▶ [DATA SUPPLIED]
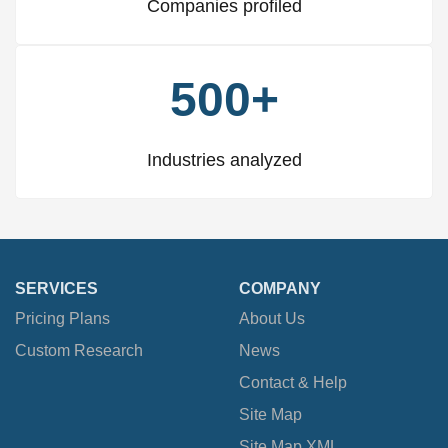
Companies profiled
500+
Industries analyzed
SERVICES
COMPANY
Pricing Plans
About Us
Custom Research
News
Contact & Help
Site Map
Site Map XML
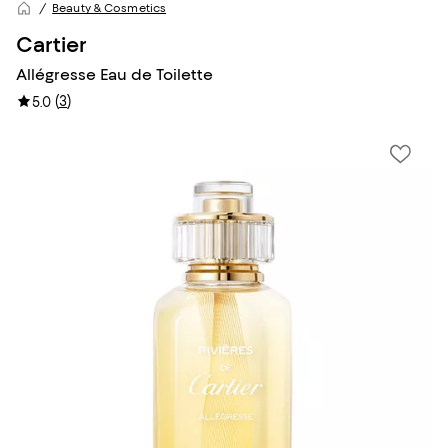
Beauty & Cosmetics
Cartier
Allégresse Eau de Toilette
(
3
)
5.0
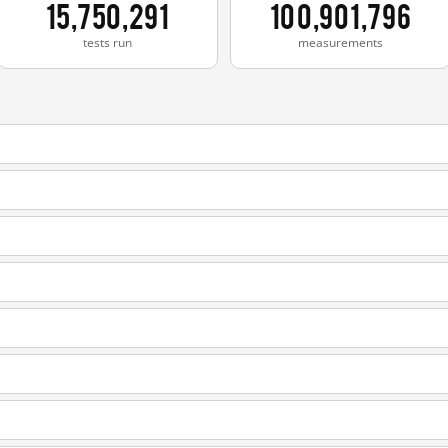
15,750,291
100,901,796
tests run
measurements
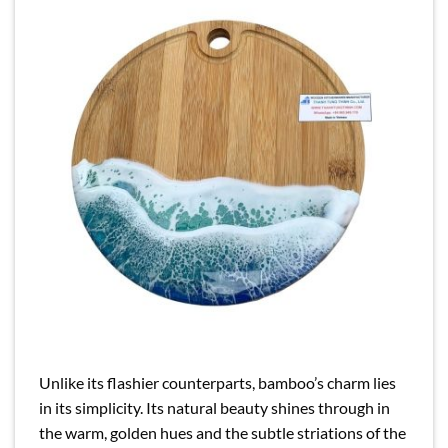
Unlike its flashier counterparts, bamboo’s charm lies
in its simplicity. Its natural beauty shines through in
the warm, golden hues and the subtle striations of the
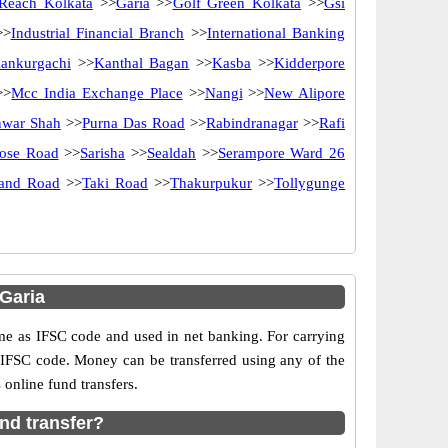
Reach Kolkata
>>
Garia
>>
Golf Green Kolkata
>>
Gsi
>
Industrial Financial Branch
>>
International Banking
ankurgachi
>>
Kanthal Bagan
>>
Kasba
>>
Kidderpore
>>
Mcc India Exchange Place
>>
Nangi
>>
New Alipore
nwar Shah
>>
Purna Das Road
>>
Rabindranagar
>>
Rafi
Bose Road
>>
Sarisha
>>
Sealdah
>>
Serampore Ward 26
rand Road
>>
Taki Road
>>
Thakurpukur
>>
Tollygunge
Garia
as IFSC code and used in net banking. For carrying
d IFSC code. Money can be transferred using any of the
online fund transfers.
nd transfer?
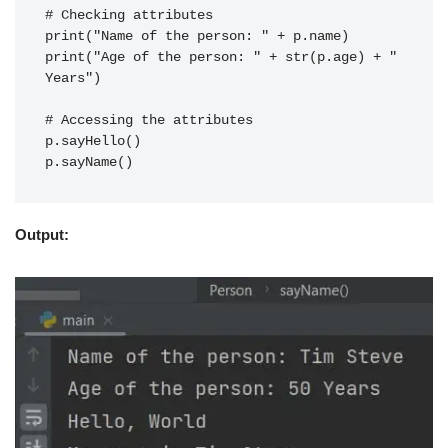
# Checking attributes
print("Name of the person: " + p.name)
print("Age of the person: " + str(p.age) + " 
Years")
# Accessing the attributes
p.sayHello()
p.sayName()
Output:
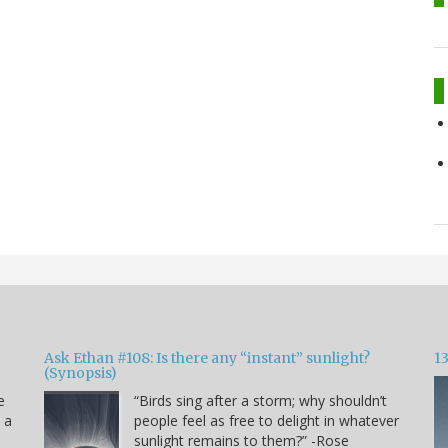
Ask Ethan #108: Is there any “instant” sunlight?
1
(Synopsis)
e
“Birds sing after a storm; why shouldn’t
s a
people feel as free to delight in whatever
sunlight remains to them?” -Rose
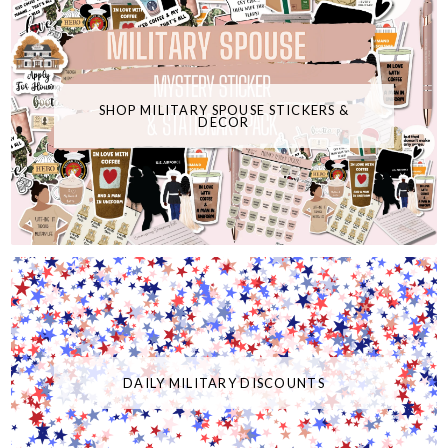
SHOP MILITARY SPOUSE STICKERS &
DECOR
DAILY MILITARY DISCOUNTS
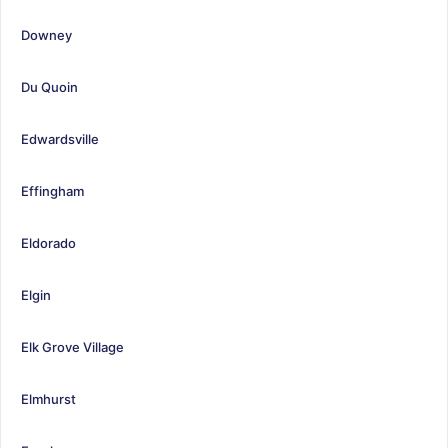
Downey
Du Quoin
Edwardsville
Effingham
Eldorado
Elgin
Elk Grove Village
Elmhurst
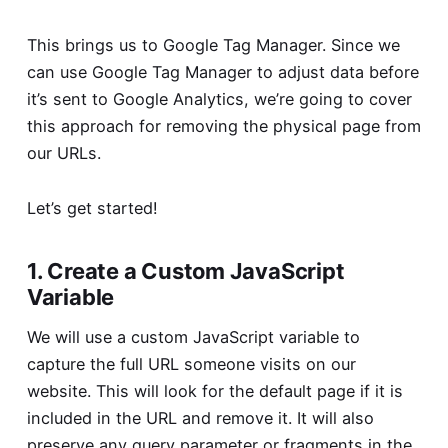
This brings us to Google Tag Manager. Since we
can use Google Tag Manager to adjust data before
it’s sent to Google Analytics, we’re going to cover
this approach for removing the physical page from
our URLs.
Let’s get started!
1. Create a Custom JavaScript
Variable
We will use a custom JavaScript variable to
capture the full URL someone visits on our
website. This will look for the default page if it is
included in the URL and remove it. It will also
preserve any query parameter or fragments in the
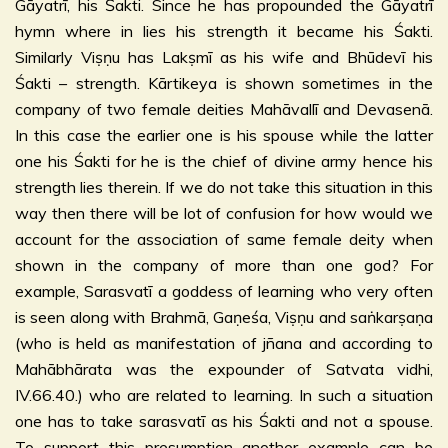
Gāyatrī, his Śakti. Since he has propounded the Gāyatrī
hymn where in lies his strength it became his Śakti.
Similarly Viṣṇu has Lakṣmī as his wife and Bhūdevī his
Śakti – strength. Kārtikeya is shown sometimes in the
company of two female deities Mahāvallī and Devasenā.
In this case the earlier one is his spouse while the latter
one his Śakti for he is the chief of divine army hence his
strength lies therein. If we do not take this situation in this
way then there will be lot of confusion for how would we
account for the association of same female deity when
shown in the company of more than one god? For
example, Sarasvatī a goddess of learning who very often
is seen along with Brahmā, Gaṇeśa, Viṣṇu and saṅkarṣaṇa
(who is held as manifestation of jñana and according to
Mahābhārata was the expounder of Satvata vidhi,
IV.66.40.) who are related to learning. In such a situation
one has to take sarasvatī as his Śakti and not a spouse.
To support this presumption another example can be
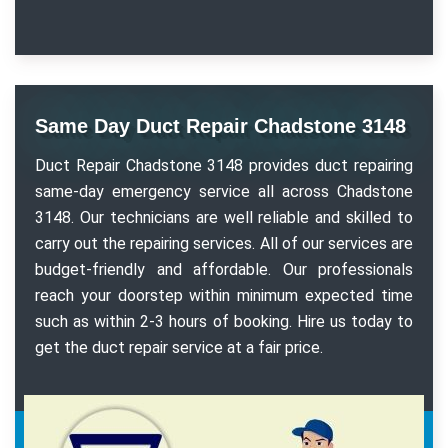
Same Day Duct Repair Chadstone 3148
Duct Repair Chadstone 3148 provides duct repairing
same-day emergency service all across Chadstone
3148. Our technicians are well reliable and skilled to
carry out the repairing services. All of our services are
budget-friendly and affordable. Our professionals
reach your doorstep within minimum expected time
such as within 2-3 hours of booking. Hire us today to
get the duct repair service at a fair price.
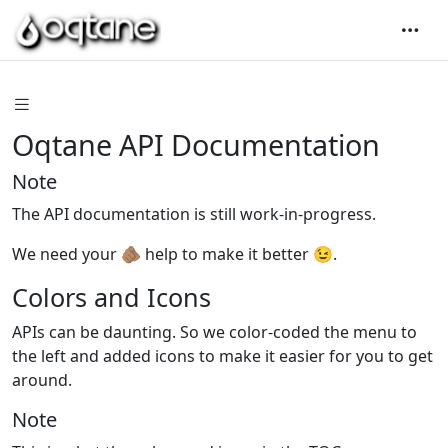
Oqtane API Documentation
Note
The API documentation is still work-in-progress.
We need your 🫵🏽 help to make it better 😉.
Colors and Icons
APIs can be daunting. So we color-coded the menu to
the left and added icons to make it easier for you to get
around.
Note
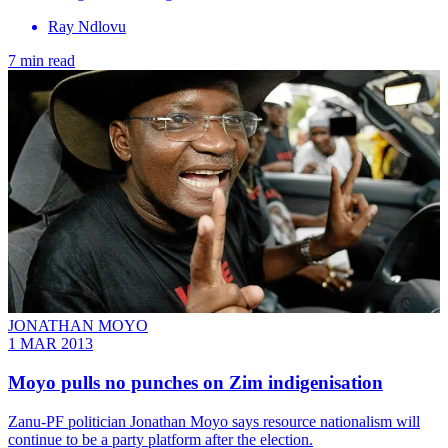
Ray Ndlovu
7 min read
JONATHAN MOYO
1 MAR 2013
Moyo pulls no punches on Zim indigenisation
Zanu-PF politician Jonathan Moyo says resource nationalism will
continue to be a party platform after the election.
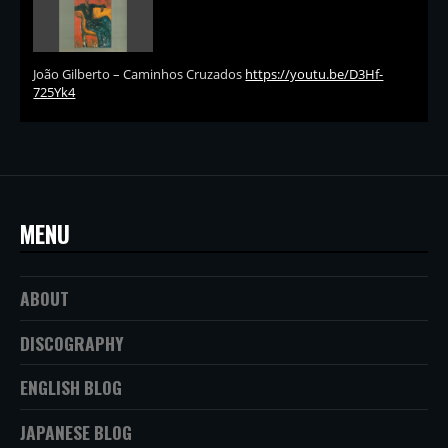
João Gilberto – Caminhos Cruzados
https://youtu.be/D3Hf-
725Yk4
MENU
ABOUT
DISCOGRAPHY
ENGLISH BLOG
JAPANESE BLOG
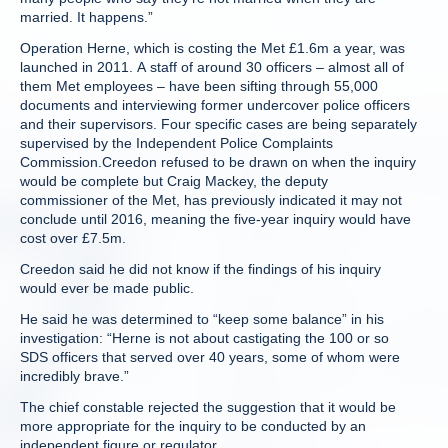
married. It happens.”
Operation Herne, which is costing the Met £1.6m a year, was
launched in 2011. A staff of around 30 officers – almost all of
them Met employees – have been sifting through 55,000
documents and interviewing former undercover police officers
and their supervisors. Four specific cases are being separately
supervised by the Independent Police Complaints
Commission.Creedon refused to be drawn on when the inquiry
would be complete but Craig Mackey, the deputy
commissioner of the Met, has previously indicated it may not
conclude until 2016, meaning the five-year inquiry would have
cost over £7.5m.
Creedon said he did not know if the findings of his inquiry
would ever be made public.
He said he was determined to “keep some balance” in his
investigation: “Herne is not about castigating the 100 or so
SDS officers that served over 40 years, some of whom were
incredibly brave.”
The chief constable rejected the suggestion that it would be
more appropriate for the inquiry to be conducted by an
independent figure or regulator.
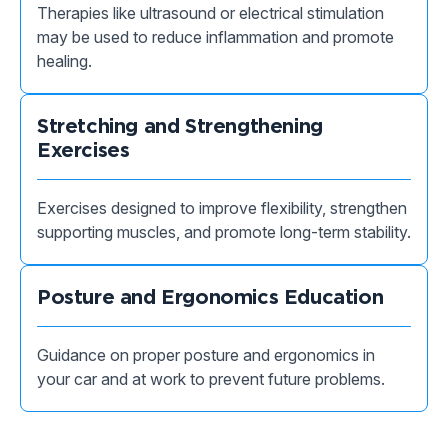
Therapies like ultrasound or electrical stimulation
may be used to reduce inflammation and promote
healing.
Stretching and Strengthening
Exercises
Exercises designed to improve flexibility, strengthen
supporting muscles, and promote long-term stability.
Posture and Ergonomics Education
Guidance on proper posture and ergonomics in
your car and at work to prevent future problems.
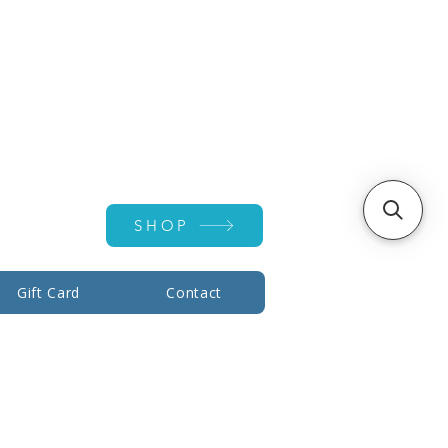
Account ▾
SHOP
Gift Card
Contact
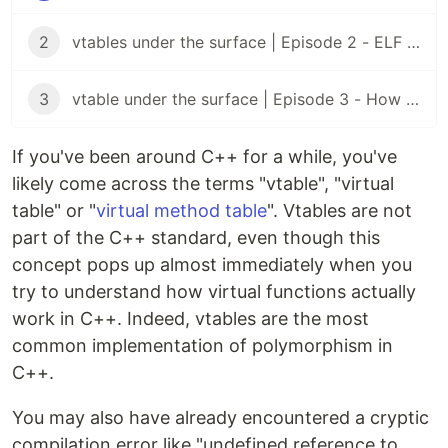
2
vtables under the surface | Episode 2 - ELF files
3
vtable under the surface | Episode 3 - How virtual functions are actually called
If you've been around C++ for a while, you've
likely come across the terms "vtable", "virtual
table" or "
virtual method table
". Vtables are not
part of the C++ standard, even though this
concept pops up almost immediately when you
try to understand how virtual functions actually
work in C++. Indeed, vtables are the most
common implementation of polymorphism in
C++.
You may also have already encountered a cryptic
compilation error like "undefined reference to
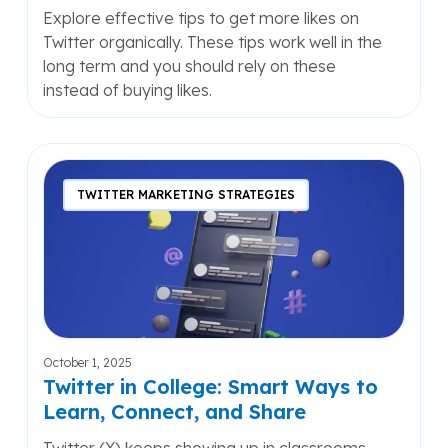
Explore effective tips to get more likes on
Twitter organically. These tips work well in the
long term and you should rely on these
instead of buying likes.
Twitter
in
TWITTER MARKETING STRATEGIES
College:
Smart
Ways
to
Learn,
Connect,
and
October 1, 2025
Share
Twitter in College: Smart Ways to
Learn, Connect, and Share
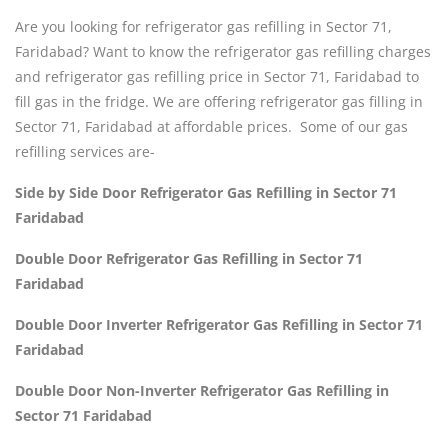
Are you looking for refrigerator gas refilling in Sector 71,
Faridabad? Want to know the refrigerator gas refilling charges
and refrigerator gas refilling price in Sector 71, Faridabad to
fill gas in the fridge. We are offering refrigerator gas filling in
Sector 71, Faridabad at affordable prices. Some of our gas
refilling services are-
Side by Side Door Refrigerator Gas Refilling in Sector 71
Faridabad
Double Door Refrigerator Gas Refilling in Sector 71
Faridabad
Double Door Inverter Refrigerator Gas Refilling in Sector 71
Faridabad
Double Door Non-Inverter Refrigerator Gas Refilling in
Sector 71 Faridabad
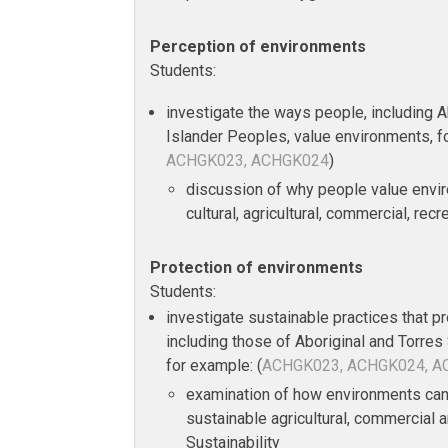
Perception of environments
Students:
investigate the ways people, including Ab
Islander Peoples, value environments, f
ACHGK023, ACHGK024
)
discussion of why people value envir
cultural, agricultural, commercial, rec
Protection of environments
Students:
investigate sustainable practices that p
including those of Aboriginal and Torres 
for example: (
ACHGK023, ACHGK024, 
examination of how environments can
sustainable agricultural, commercial a
Sustainability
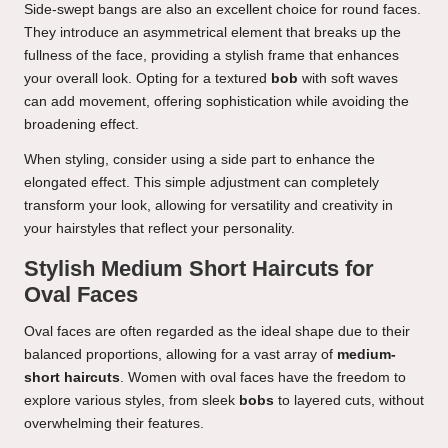
Side-swept bangs are also an excellent choice for round faces.
They introduce an asymmetrical element that breaks up the
fullness of the face, providing a stylish frame that enhances
your overall look. Opting for a textured
bob
with soft waves
can add movement, offering sophistication while avoiding the
broadening effect.
When styling, consider using a side part to enhance the
elongated effect. This simple adjustment can completely
transform your look, allowing for versatility and creativity in
your hairstyles that reflect your personality.
Stylish Medium Short Haircuts for
Oval Faces
Oval faces are often regarded as the ideal shape due to their
balanced proportions, allowing for a vast array of
medium-
short haircuts
. Women with oval faces have the freedom to
explore various styles, from sleek
bobs
to layered cuts, without
overwhelming their features.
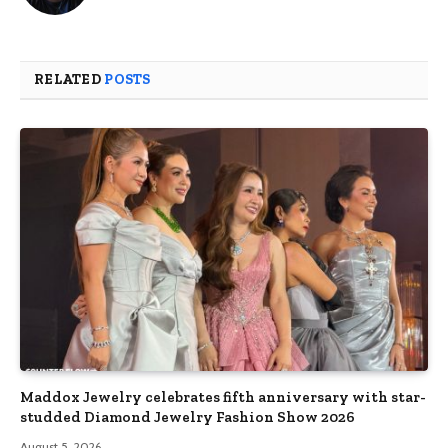
RELATED
POSTS
Maddox Jewelry celebrates fifth anniversary with star-
studded Diamond Jewelry Fashion Show 2026
August 5, 2026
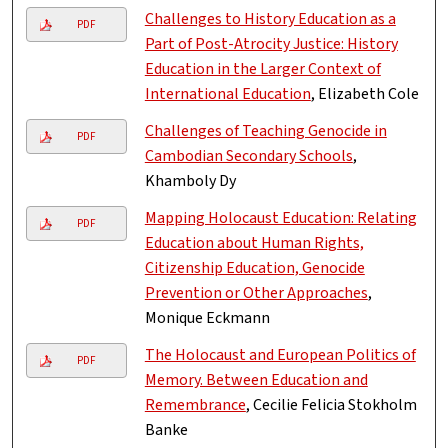
Challenges to History Education as a
PDF
Part of Post-Atrocity Justice: History
Education in the Larger Context of
International Education
, Elizabeth Cole
Challenges of Teaching Genocide in
PDF
Cambodian Secondary Schools
,
Khamboly Dy
Mapping Holocaust Education: Relating
PDF
Education about Human Rights,
Citizenship Education, Genocide
Prevention or Other Approaches
,
Monique Eckmann
The Holocaust and European Politics of
PDF
Memory. Between Education and
Remembrance
, Cecilie Felicia Stokholm
Banke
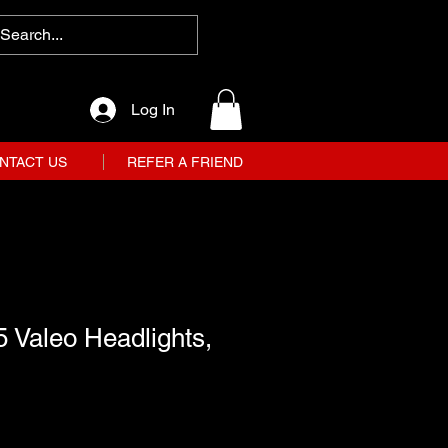
Log In
NTACT US
REFER A FRIEND
 Valeo Headlights,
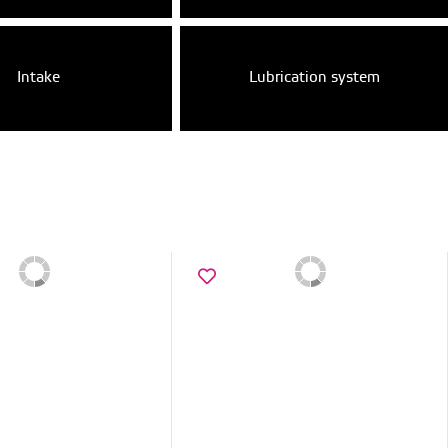
Intake
Lubrication system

▶ [ACTIVITY] This exercise requires the number of lines in the entries holding the word "page", written alone.

▶ [OUTPUT] 2